- [Record set]

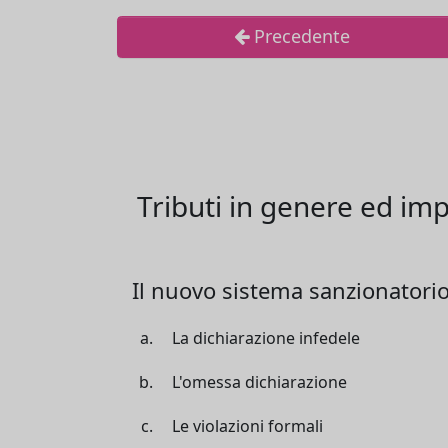
Precedente
Tributi in genere ed im
Il nuovo sistema sanzionatorio
La dichiarazione infedele
L'omessa dichiarazione
Le violazioni formali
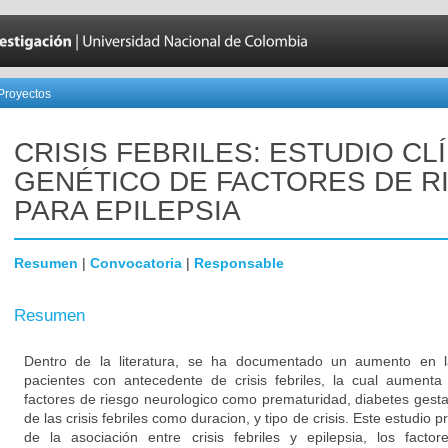
Proyectos
CRISIS FEBRILES: ESTUDIO CL
GENÉTICO DE FACTORES DE R
PARA EPILEPSIA
Resumen
|
Convocatoria
|
Responsable
Resumen
Dentro de la literatura, se ha documentado un aumento en la
pacientes con antecedente de crisis febriles, la cual aument
factores de riesgo neurologico como prematuridad, diabetes gestaci
de las crisis febriles como duracion, y tipo de crisis. Este estudio 
de la asociación entre crisis febriles y epilepsia, los fact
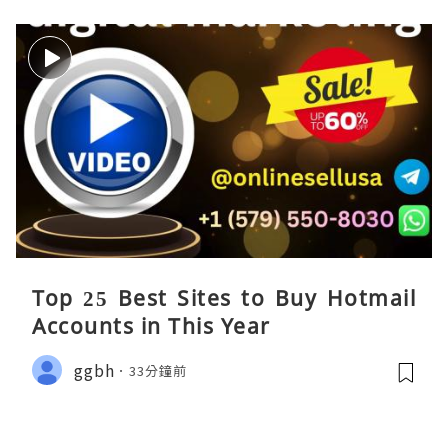
Top 25 Best Sites to Buy Hotmail
Accounts in This Year
ggbh
33分鐘前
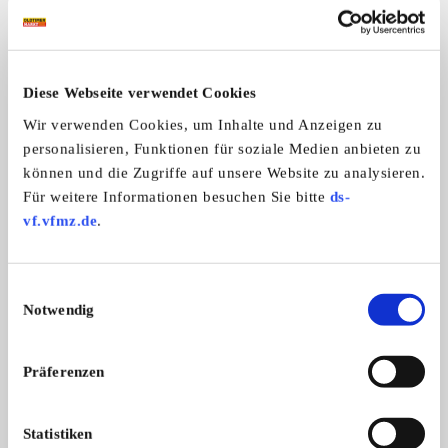
Das könnte Sie auch interessieren
ALLE ANZEIGEN
Diese Webseite verwendet Cookies
Wir verwenden Cookies, um Inhalte und Anzeigen zu
1
personalisieren, Funktionen für soziale Medien anbieten zu
können und die Zugriffe auf unsere Website zu analysieren.
Für weitere Informationen besuchen Sie bitte
ds-
vf.vfmz.de
.
Einwilligungsauswahl
Alfa Romeo Alfa Romeo
Professionelle Unt
Notwendig
Instrumenten-Service + Reparaturen f
Wir von der BOX 56 s
Hohlraumversiegel
...
aus ...
Preis auf Anfrage
Präferenzen
Statistiken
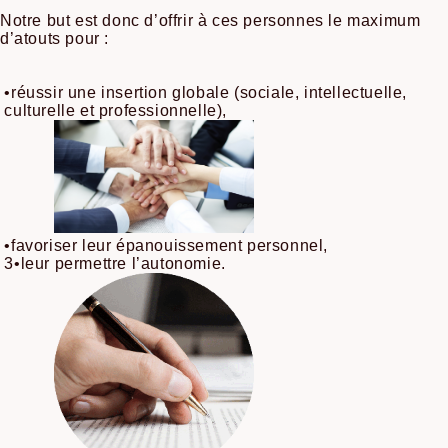
Notre but est donc d’offrir à ces personnes le maximum
d’atouts pour :
•réussir une insertion globale (sociale, intellectuelle,
culturelle et professionnelle),
•favoriser leur épanouissement personnel,
3•leur permettre l’autonomie.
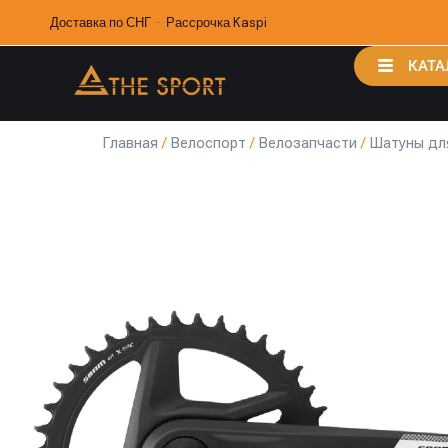
Доставка по СНГ · Рассрочка Kaspi
КАТА
Главная
/
Велоспорт
/
Велозапчасти
/
Шатуны дл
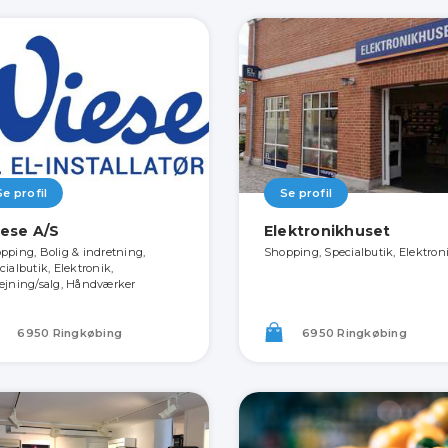
Se profil
Se profil
ese A/S
Elektronikhuset
pping, Bolig & indretning,
Shopping, Specialbutik, Elektron
cialbutik, Elektronik,
ejning/salg, Håndværker
6950 Ringkøbing
6950 Ringkøbing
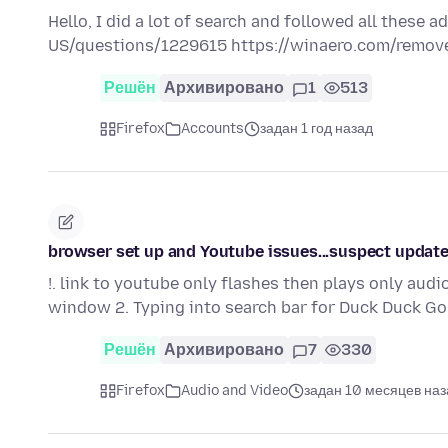
Hello, I did a lot of search and followed all these a
US/questions/1229615 https://winaero.com/remov
Решён
Архивировано
1
513
Firefox
Accounts
задан 1 год назад
browser set up and Youtube issues...suspect updat
!. link to youtube only flashes then plays only audi
window 2. Typing into search bar for Duck Duck G
Решён
Архивировано
7
330
Firefox
Audio and Video
задан 10 месяцев наз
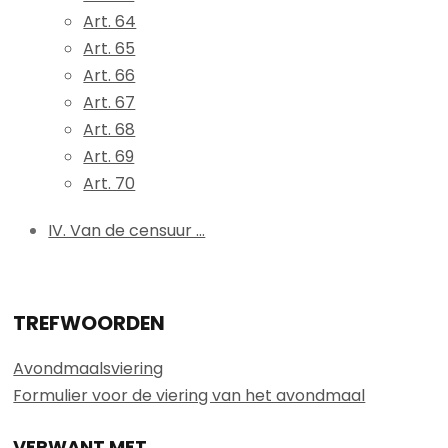
Art. 64
Art. 65
Art. 66
Art. 67
Art. 68
Art. 69
Art. 70
IV. Van de censuur ...
TREFWOORDEN
Avondmaalsviering
Formulier voor de viering van het avondmaal
VERWANT MET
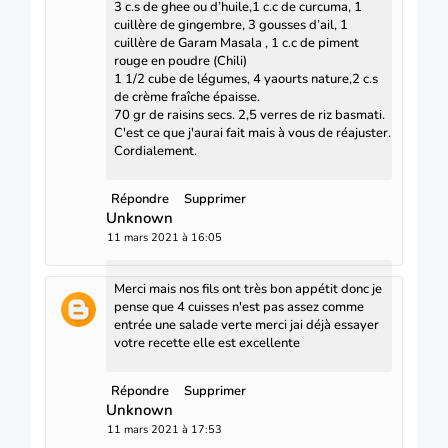
3 c.s de ghee ou d’huile,1 c.c de curcuma, 1
cuillère de gingembre, 3 gousses d’ail, 1
cuillère de Garam Masala , 1 c.c de piment
rouge en poudre (Chili)
1 1/2 cube de légumes, 4 yaourts nature,2 c.s
de crème fraîche épaisse.
70 gr de raisins secs. 2,5 verres de riz basmati.
C'est ce que j'aurai fait mais à vous de réajuster.
Cordialement.
Répondre
Supprimer
Unknown
11 mars 2021 à 16:05
Merci mais nos fils ont très bon appétit donc je
pense que 4 cuisses n'est pas assez comme
entrée une salade verte merci jai déjà essayer
votre recette elle est excellente
Répondre
Supprimer
Unknown
11 mars 2021 à 17:53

- [Problem statement] Keep every word of the material exactly as given. Drop the pictures.

- [Answer box]
Precedente
Tributi in genere ed im
Il nuovo sistema sanzionatorio
La dichiarazione infedele
L'omessa dichiarazione
Le violazioni formali
Proyectos
CRISIS FEBRILES: ESTUDIO CL
GENÉTICO DE FACTORES DE R
PARA EPILEPSIA
Resumen
|
Convocatoria
|
Responsable
Resumen
Dentro de la literatura, se ha documentado un aumento en la
pacientes con antecedente de crisis febriles, la cual aument
factores de riesgo neurologico como prematuridad, diabetes gestaci
de las crisis febriles como duracion, y tipo de crisis. Este estudio 
de la asociación entre crisis febriles y epilepsia, los fact
Top 25 Best Sites to Buy Hotmail
Accounts in This Year
ggbh
33分鐘前
Das könnte Sie auch interessieren
ALLE ANZEIGEN
Diese Webseite verwendet Cookies
Wir verwenden Cookies, um Inhalte und Anzeigen zu
1
personalisieren, Funktionen für soziale Medien anbieten zu
können und die Zugriffe auf unsere Website zu analysieren.
Für weitere Informationen besuchen Sie bitte
ds-
vf.vfmz.de
.
Einwilligungsauswahl
Alfa Romeo Alfa Romeo
Professionelle Unt
Notwendig
Instrumenten-Service + Reparaturen f
Wir von der BOX 56 s
Hohlraumversiegel
...
aus ...
Preis auf Anfrage
Präferenzen
Statistiken
Notre but est donc d’offrir à ces personnes le maximum
d’atouts pour :
•réussir une insertion globale (sociale, intellectuelle,
culturelle et professionnelle),
•favoriser leur épanouissement personnel,
3•leur permettre l’autonomie.
Доставка по СНГ · Рассрочка Kaspi
КАТА
Главная
/
Велоспорт
/
Велозапчасти
/
Шатуны дл
Se profil
Se profil
ese A/S
Elektronikhuset
pping, Bolig & indretning,
Shopping, Specialbutik, Elektron
cialbutik, Elektronik,
ejning/salg, Håndværker
6950 Ringkøbing
6950 Ringkøbing
Hello, I did a lot of search and followed all these a
US/questions/1229615 https://winaero.com/remov
Решён
Архивировано
1
513
Firefox
Accounts
задан 1 год назад
browser set up and Youtube issues...suspect updat
!. link to youtube only flashes then plays only audi
window 2. Typing into search bar for Duck Duck G
Решён
Архивировано
7
330
Firefox
Audio and Video
задан 10 месяцев наз
Art. 64
Art. 65
Art. 66
Art. 67
Art. 68
Art. 69
Art. 70
IV. Van de censuur ...
TREFWOORDEN
Avondmaalsviering
Formulier voor de viering van het avondmaal
VERWANT MET
3 c.s de ghee ou d’huile,1 c.c de curcuma, 1
cuillère de gingembre, 3 gousses d’ail, 1
cuillère de Garam Masala , 1 c.c de piment
rouge en poudre (Chili)
1 1/2 cube de légumes, 4 yaourts nature,2 c.s
de crème fraîche épaisse.
70 gr de raisins secs. 2,5 verres de riz basmati.
C'est ce que j'aurai fait mais à vous de réajuster.
Cordialement.
Répondre
Supprimer
Unknown
11 mars 2021 à 16:05
Merci mais nos fils ont très bon appétit donc je
pense que 4 cuisses n'est pas assez comme
entrée une salade verte merci jai déjà essayer
votre recette elle est excellente
Répondre
Supprimer
Unknown
11 mars 2021 à 17:53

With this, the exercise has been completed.